Looking back I really don’t know why I decided one way or the other. I could have gone south and gone to work for some friends of mine and had a normal life. I didn’t, I don’t know why I didn’t, but I just decided to head east and I think racing is kind of the same thing.

If the opportunity is still here to race and race competitively, I’ll keep racing as long as my health holds out. The health thing is what scares me the most. My dad passed away with cancer and I don’t know that we’re working in the best environment in the world with all of our cleaners and all of the dirt and the dust that we breathe every day but who knows what’s going to happen? I don’t know that we have unlimited options but if we have them and I think we can be somewhat competitive I’d love to race for as long as I can.

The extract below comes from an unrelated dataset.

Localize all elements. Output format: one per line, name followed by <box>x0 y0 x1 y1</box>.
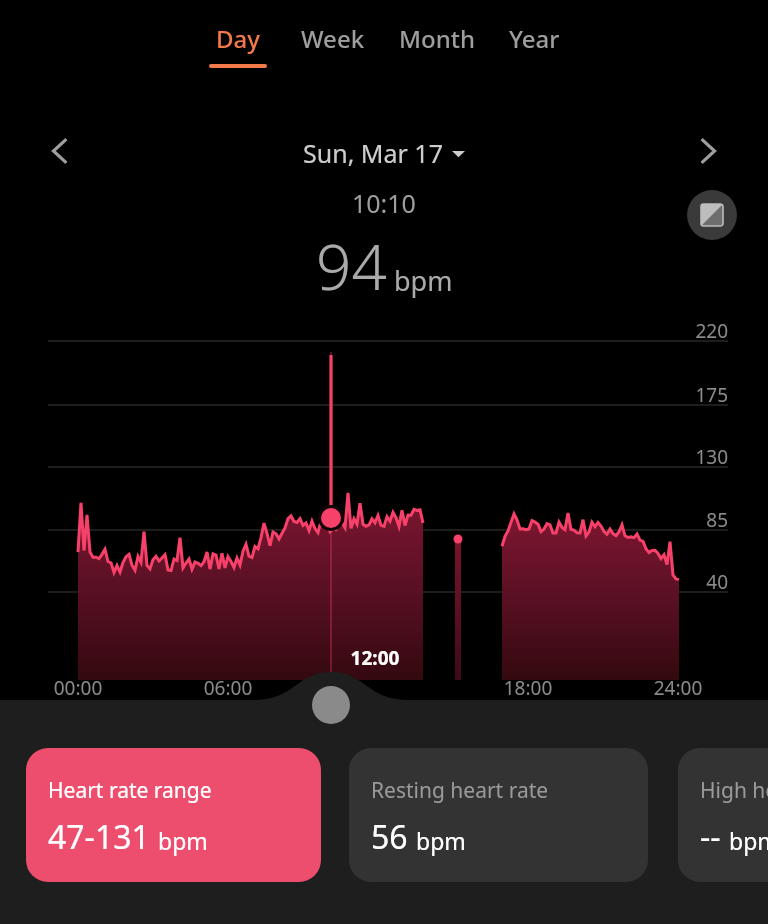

At this point it would be really tough for me to go back on the Outlaws tour. It would have to be an absolutely perfect situation for me. It’s not that I wouldn’t like to do that, I really would, especially if I had the dollars and the right team to do it with. I think it would be pretty cool because even in Yuma I’ll be honest with you, I had a really good time just seeing a lot of people. I hadn’t been out west in 15 years. I didn’t realize it was that long and I saw people I hadn’t seen in forever. It isn’t a make or break reason to go do the Outlaws deal but it would be kind of cool to do it one more time.

The reality is though that I have kids and I have grand kids. They have wrestling and they have gymnastics and I kind of have about as normal of a life as a racer can have. I get to make a pretty decent living without a whole lot of expenses and it’s really hard to justify doing anything different. But, never say never because circumstances change every day.